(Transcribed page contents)
***
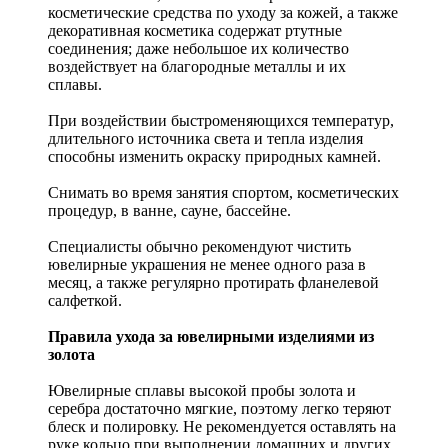
косметические средства по уходу за кожей, а также
декоративная косметика содержат ртутные
соединения; даже небольшое их количество
воздействует на благородные металлы и их
сплавы.
При воздействии быстроменяющихся температур,
длительного источника света и тепла изделия
способны изменить окраску природных камней.
Снимать во время занятия спортом, косметических
процедур, в ванне, сауне, бассейне.
Специалисты обычно рекомендуют чистить
ювелирные украшения не менее одного раза в
месяц, а также регулярно протирать фланелевой
салфеткой.
Правила ухода за ювелирными изделиями из
золота
Ювелирные сплавы высокой пробы золота и
серебра достаточно мягкие, поэтому легко теряют
блеск и полировку. Не рекомендуется оставлять на
руке кольцо при выполнении домашних и других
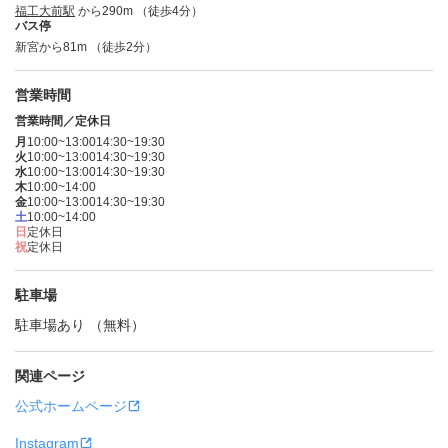
福工大前駅
から290m （徒歩4分）
バス停
新宮から81m （徒歩2分）
営業時間
営業時間／定休日
月
10:00~13:00
14:30~19:30
火
10:00~13:00
14:30~19:30
水
10:00~13:00
14:30~19:30
木
10:00~14:00
金
10:00~13:00
14:30~19:30
土
10:00~14:00
日
定休日
祝
定休日
駐車場
駐車場あり （無料）
関連ページ
公式ホームページ
Instagram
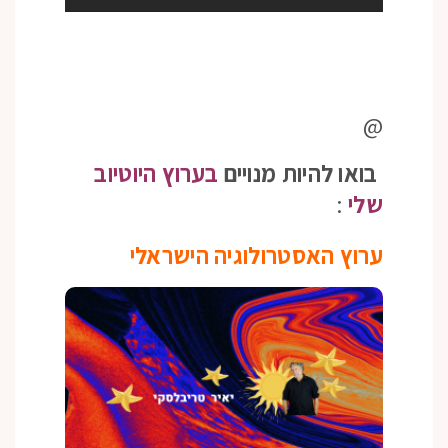
@
בואו להיות מנויים
בערוץ היוטיוב
שלי
:
ערוץ האסטרולוגיה הישראלי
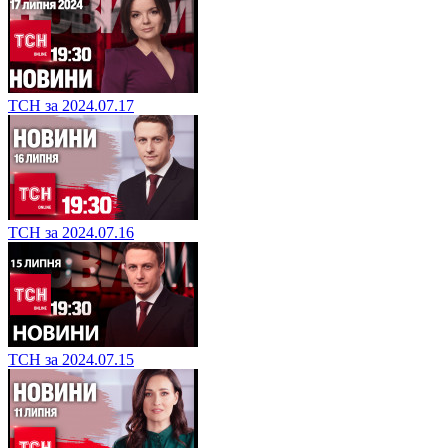
ТСН за 2024.07.17
ТСН за 2024.07.16
ТСН за 2024.07.15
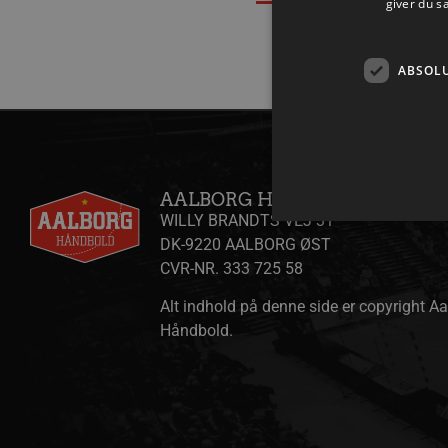
giver du s
ABSOL
AALBORG HÅNDBOLD A/S
WILLY BRANDTS VEJ 31
DK-9220 AALBORG ØST
CVR-NR. 333 725 58
Absolut nødvendige cookies
Alt indhold på denne side er copyright A
kan ikke bruges korrekt ude
Håndbold.
Navn
/dyna-.*/i
_dcid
***
What this task involves:
Print the lines from the beginning of the records up to and including the line containing "Absolut nødvendige cookies", word for word, with no pictures.

Solution for this task:
косметические средства по уходу за кожей, а также
декоративная косметика содержат ртутные
соединения; даже небольшое их количество
воздействует на благородные металлы и их
сплавы.
При воздействии быстроменяющихся температур,
длительного источника света и тепла изделия
способны изменить окраску природных камней.
Снимать во время занятия спортом, косметических
процедур, в ванне, сауне, бассейне.
Специалисты обычно рекомендуют чистить
ювелирные украшения не менее одного раза в
месяц, а также регулярно протирать фланелевой
салфеткой.
Правила ухода за ювелирными изделиями из
золота
Ювелирные сплавы высокой пробы золота и
серебра достаточно мягкие, поэтому легко теряют
блеск и полировку. Не рекомендуется оставлять на
руке кольцо при выполнении домашних и других
福工大前駅
から290m （徒歩4分）
バス停
新宮から81m （徒歩2分）
営業時間
営業時間／定休日
月
10:00~13:00
14:30~19:30
火
10:00~13:00
14:30~19:30
水
10:00~13:00
14:30~19:30
木
10:00~14:00
金
10:00~13:00
14:30~19:30
土
10:00~14:00
日
定休日
祝
定休日
駐車場
駐車場あり （無料）
関連ページ
公式ホームページ
Instagram
@
בואו להיות מנויים
בערוץ היוטיוב
שלי
:
ערוץ האסטרולוגיה הישראלי
ТСН за 2024.07.17
ТСН за 2024.07.16
ТСН за 2024.07.15
giver du s
ABSOL
AALBORG HÅNDBOLD A/S
WILLY BRANDTS VEJ 31
DK-9220 AALBORG ØST
CVR-NR. 333 725 58
Absolut nødvendige cookies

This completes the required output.